A running list of things I’ve found genuinely worth reading. Annotations are mine.


Neuroscience & Prediction

Kube et al. — “Predictive coding in decision-making” Neuron 109(6), 2021 · Full text

The case that human decision-making is fundamentally predictive — we don’t react to the world so much as continuously predict it and update when we’re wrong. Foundational for understanding why the brain-as-prediction-machine framing is more than a metaphor.


Goldstein et al. — “Shared computational principles for language processing in humans and deep language models” PNAS 119(45), 2022 · Full text

Neural recordings during natural speech comprehension compared against activations in transformer language models reveal strikingly similar predictive structure. One of the more careful papers on what LLMs and brains actually share at a computational level, as opposed to the usual hand-waving in either direction.


“Prediction as a unifying principle of brain function across modalities” Neuron, 2025 · Full text

Extends the predictive-coding account beyond language to perception, motor control, and memory — arguing that prediction is the organizing principle of brain activity full stop. Read after the Kube and Goldstein papers for the full arc.


Computer Science

Askell et al. — “A General Language Assistant as a Laboratory for Alignment” arXiv, 2021 · Abstract

One of the early Anthropic alignment papers, and still a useful statement of the problem. The core point is that advanced language models are hard to understand, predict, and control; if those systems become more capable and more embedded in the world, the downside risk grows with them. Their proposed working target is simple and memorable: make general-purpose assistants helpful, honest, and harmless.

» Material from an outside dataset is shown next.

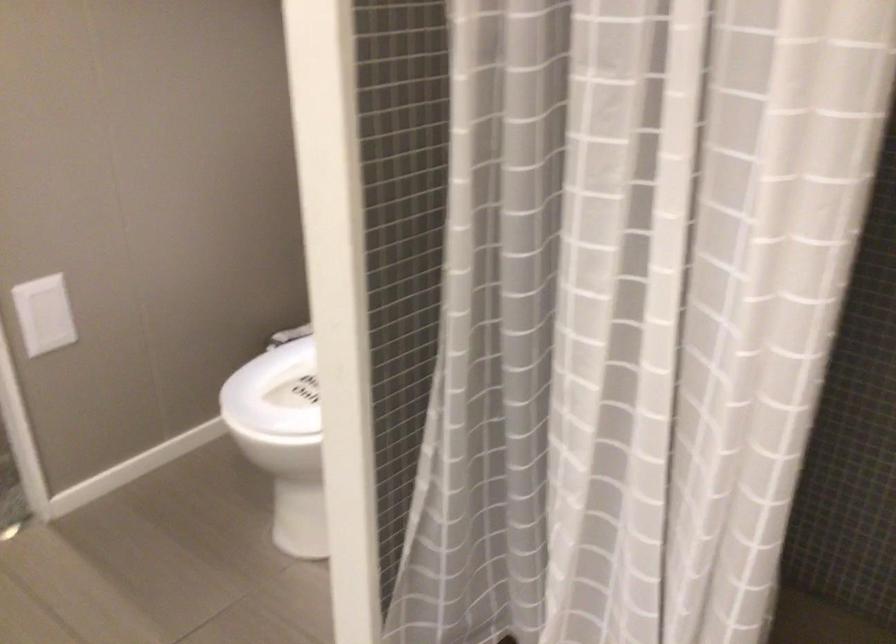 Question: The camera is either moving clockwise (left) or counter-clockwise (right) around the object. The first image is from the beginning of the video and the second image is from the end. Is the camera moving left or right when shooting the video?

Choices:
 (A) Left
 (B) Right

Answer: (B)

Donald E. Knuth — “Claude’s Cycles” Stanford Computer Science Department, February 28, 2026 · PDF

Knuth posed an open problem about Hamiltonian cycles. An AI went through 31 explorations, got stuck, reframed, and found a construction that works for all odd cases. Knuth then proved it by hand, generalized it, and found the AI’s solution was one of exactly 760 valid constructions — and maybe not the prettiest one. His reaction: “What a joy.” The PDF is short and the story it tells about human-AI collaboration is worth more than most think-pieces on the subject.